→ **WHAT TO WORK ON**
For the data that follows, print the line with "Nano coatings zijn", the line with "로 확인한 후 예약해야 한다.", and all lines between them, exactly as they stand. Omit pictures and add nothing.

DATASET CONTENT section start

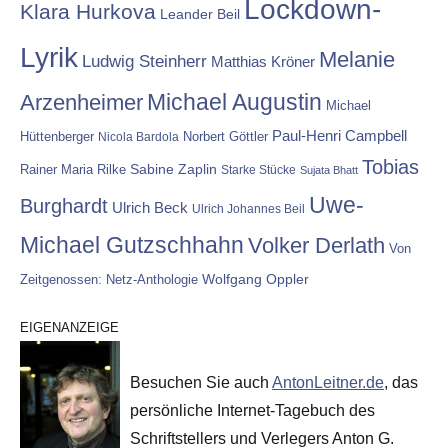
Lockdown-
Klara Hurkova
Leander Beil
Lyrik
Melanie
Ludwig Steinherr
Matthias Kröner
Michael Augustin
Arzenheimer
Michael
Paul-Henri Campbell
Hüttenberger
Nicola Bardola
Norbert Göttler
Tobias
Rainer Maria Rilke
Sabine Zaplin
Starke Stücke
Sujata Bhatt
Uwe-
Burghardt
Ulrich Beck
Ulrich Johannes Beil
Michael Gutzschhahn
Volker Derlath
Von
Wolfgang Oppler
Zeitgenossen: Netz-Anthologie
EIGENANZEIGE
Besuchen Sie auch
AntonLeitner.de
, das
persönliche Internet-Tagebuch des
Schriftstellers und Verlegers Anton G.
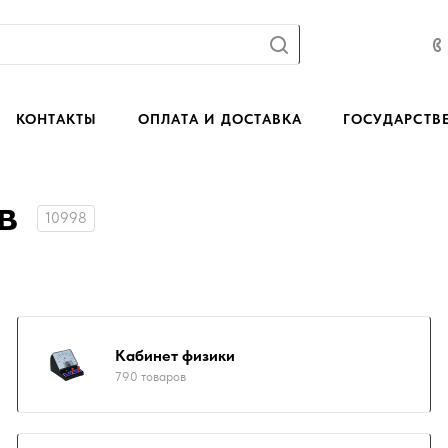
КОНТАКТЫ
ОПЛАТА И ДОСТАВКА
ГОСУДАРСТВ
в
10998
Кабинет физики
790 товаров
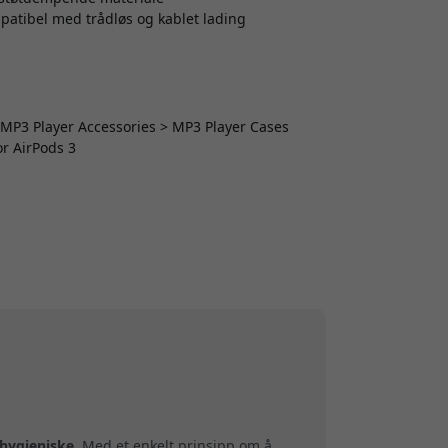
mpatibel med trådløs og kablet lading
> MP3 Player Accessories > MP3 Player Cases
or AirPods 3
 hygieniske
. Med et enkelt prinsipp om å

DATASET CONTENT section end
DATASET CONTENT section start

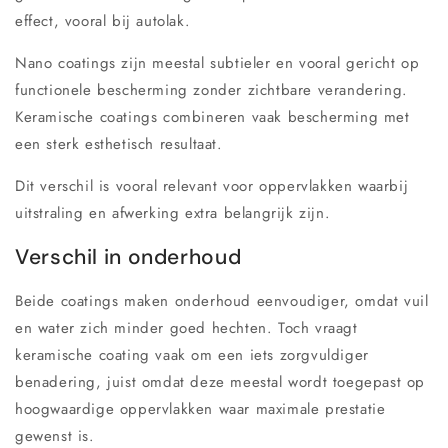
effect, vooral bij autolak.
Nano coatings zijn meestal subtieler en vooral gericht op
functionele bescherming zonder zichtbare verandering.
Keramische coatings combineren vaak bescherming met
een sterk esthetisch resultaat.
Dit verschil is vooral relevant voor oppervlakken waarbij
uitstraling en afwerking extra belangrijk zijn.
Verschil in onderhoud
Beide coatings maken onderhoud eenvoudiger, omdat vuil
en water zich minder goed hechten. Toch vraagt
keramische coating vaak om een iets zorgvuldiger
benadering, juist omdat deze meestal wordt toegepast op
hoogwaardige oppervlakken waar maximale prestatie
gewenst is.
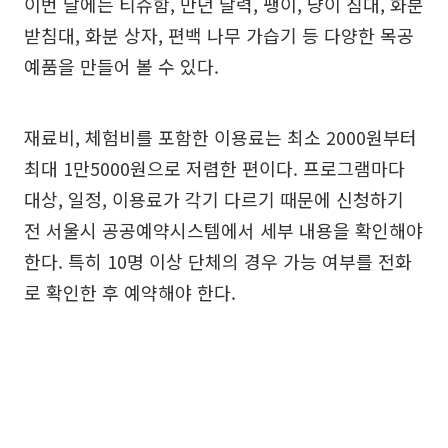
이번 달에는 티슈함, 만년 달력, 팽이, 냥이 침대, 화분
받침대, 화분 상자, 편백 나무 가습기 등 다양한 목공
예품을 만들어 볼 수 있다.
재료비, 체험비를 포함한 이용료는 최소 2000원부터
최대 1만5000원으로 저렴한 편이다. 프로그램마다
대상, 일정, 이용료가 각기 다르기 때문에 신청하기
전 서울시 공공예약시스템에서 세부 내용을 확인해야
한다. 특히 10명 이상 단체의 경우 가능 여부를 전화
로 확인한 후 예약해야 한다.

DATASET CONTENT section end
DATASET CONTENT section start

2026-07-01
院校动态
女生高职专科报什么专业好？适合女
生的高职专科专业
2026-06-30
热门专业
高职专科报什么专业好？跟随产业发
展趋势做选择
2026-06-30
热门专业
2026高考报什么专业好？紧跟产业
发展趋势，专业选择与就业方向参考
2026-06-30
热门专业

DATASET CONTENT section end

→ **RESULT**
Nano coatings zijn meestal subtieler en vooral gericht op
functionele bescherming zonder zichtbare verandering.
Keramische coatings combineren vaak bescherming met
een sterk esthetisch resultaat.
Dit verschil is vooral relevant voor oppervlakken waarbij
uitstraling en afwerking extra belangrijk zijn.
Verschil in onderhoud
Beide coatings maken onderhoud eenvoudiger, omdat vuil
en water zich minder goed hechten. Toch vraagt
keramische coating vaak om een iets zorgvuldiger
benadering, juist omdat deze meestal wordt toegepast op
hoogwaardige oppervlakken waar maximale prestatie
gewenst is.
이번 달에는 티슈함, 만년 달력, 팽이, 냥이 침대, 화분
받침대, 화분 상자, 편백 나무 가습기 등 다양한 목공
예품을 만들어 볼 수 있다.
재료비, 체험비를 포함한 이용료는 최소 2000원부터
최대 1만5000원으로 저렴한 편이다. 프로그램마다
대상, 일정, 이용료가 각기 다르기 때문에 신청하기
전 서울시 공공예약시스템에서 세부 내용을 확인해야
한다. 특히 10명 이상 단체의 경우 가능 여부를 전화
로 확인한 후 예약해야 한다.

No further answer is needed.